My Wife
KITTIE ROSE PEPPER
AND TO
My Daughter
NORITA ROSE PEPPER
COMRADES IN MANY TRAVELS
PREFACE
MY purpose in this work is to consider and describe the effect of the Panama Canal on the West Coast countries of South America from the year 1905. At this period its construction by the United States may be said to have begun. If my own deep conviction that this influence makes powerfully for their industrial development and their political stability be an illusion, the pages which follow may afford the disbelievers grounds for pointing out wrong premises or false conclusions. “We doubt” long has been the dogma of the North American and the European in everything relating to the permanency of progress in the Spanish-American Republics. “I believe” is yet only the creed of the individual. A huge material fact obtruding itself may secure a listening ear from the doubters. The Canal obtrudes.

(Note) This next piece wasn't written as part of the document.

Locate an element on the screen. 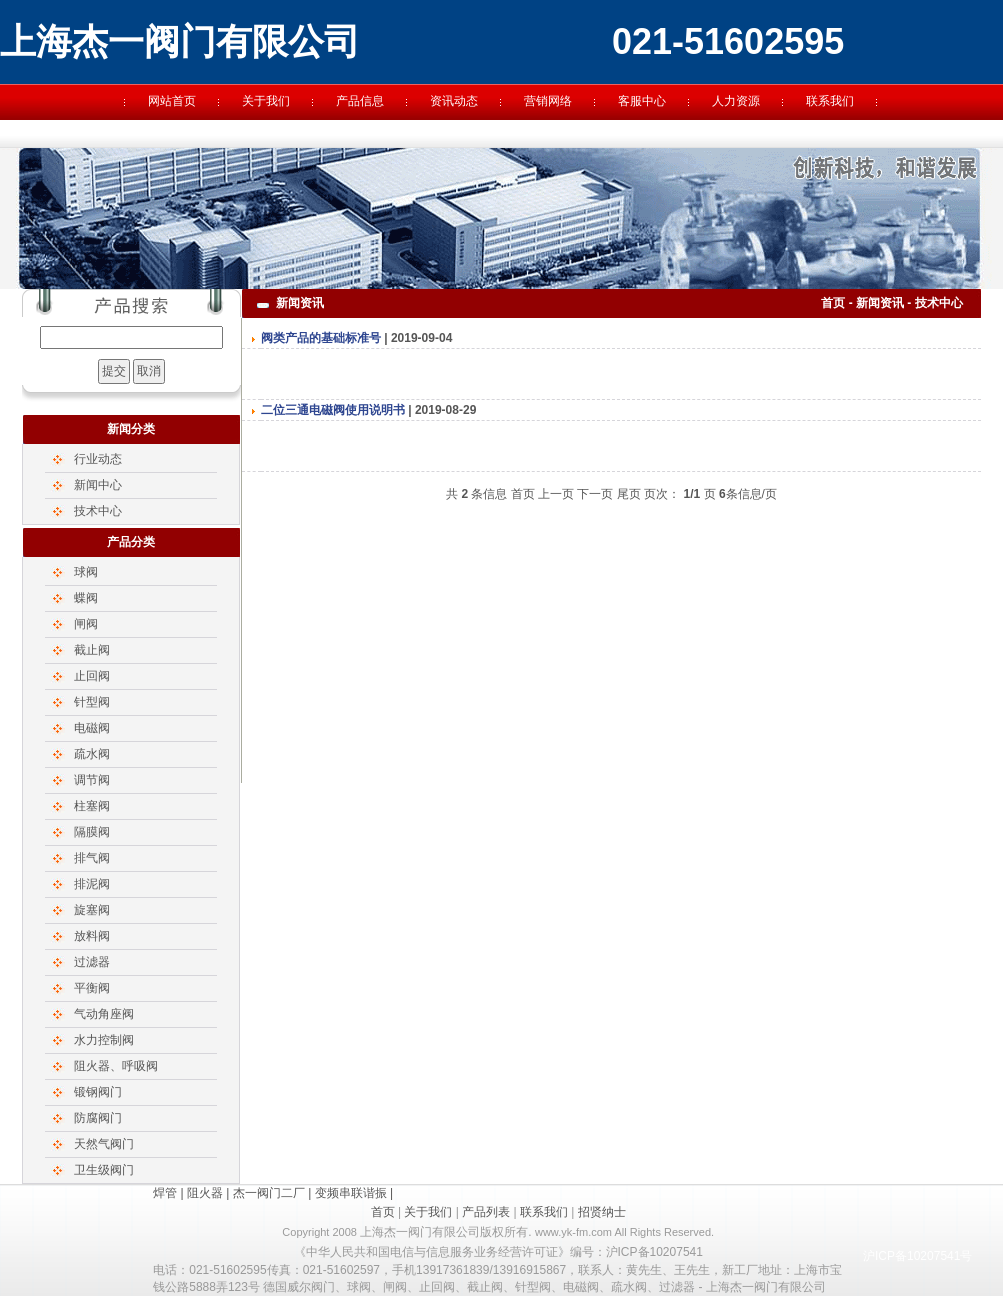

The severely practical Northern mind finds itself in a brain-fog with reference to the Southern Continent. Speculative reasoning regarding new forces of civilization does not appeal to it. It wants the concrete circumstances. Now the Canal is not an abstraction. The industrial and commercial energies which it wakens are not abstractions. The interoceanic waterway is a national undertaking, but it shows the way to individual enterprise. More than the gates of chance are opened to American youth. They are the gates of opportunity. Consequently the need of knowledge.

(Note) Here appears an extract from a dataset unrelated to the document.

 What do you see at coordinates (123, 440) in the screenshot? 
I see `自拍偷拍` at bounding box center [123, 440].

The number of recent books relating to the history of South America seems to indicate a demand for this knowledge in its primary form. They open the path for a volume which may be limited more strictly to industrial, fiscal, and political information. For that reason, while not overlooking the historical element in the institutions and governmental systems, I have not thought it necessary to consider them chronologically from the colonial epoch or even from the era of independence.